北斗85号の運用に入るキハ283系を小沼の湖畔で撮影した一枚。沿線の木々は新芽が芽吹き始め、小鳥達がが囀る。春麗らかなロケーションをキハ283系が機関音も軽やかに走り抜ける。

しかし、当時のJR北海道はこのロケーションの対局にある様な状況だった。車両の発火事故を起こしたり、軌間拡大に依る脱線事故を起こしたり、挙げ句の果ては社員の不祥事等々、泥沼状態であった。そんな状況を鑑み、一部形式の運用停止や高速運転の取り止めを敢行した。その為、道南の大動脈を支えた特急北斗系統も運休列車が相次ぎ、その穴埋めとして様々な特急車両が臨時北斗として輸送力確保に投入されていた。
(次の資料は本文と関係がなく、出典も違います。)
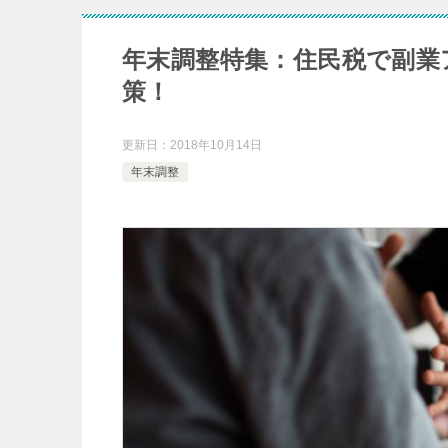
年末調整特集：住民税で副業
策！
更新日：
2018年10月14日
年末調整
このキハ283系スーパー北斗の運用を外れた後も、最高速度を110km/hに制限し振り子機構を使用停止した上で臨時北斗の運用に投入されていた。この日は中間に先頭車を組み込んだ6車で運用された。定期運用時の増結対応で編成中間に先頭車を組み込む事はしばしばあったが、6車で中間に先頭車を組み込んだ編成はあまり聞いた事が無かった。この頃の逼迫したJR北海道の状況を具現化した様な編成であった。


 

元々、振り子機構を備えた上に強力なエンジンを装備し、130km/hでの運行にも対応したキハ283系であるが、JR北海道の不祥事に巻き込まれる形で”日陰者”となってしまった。最近では、一部の量産車も函館へ廃車を前提とした疎開が行われたそうだ。国鉄形式のキハ183系すらまだ現役の中、先んじて遂に廃車が始まる。これ程に悲運な形式はそうそう存在しないだろう。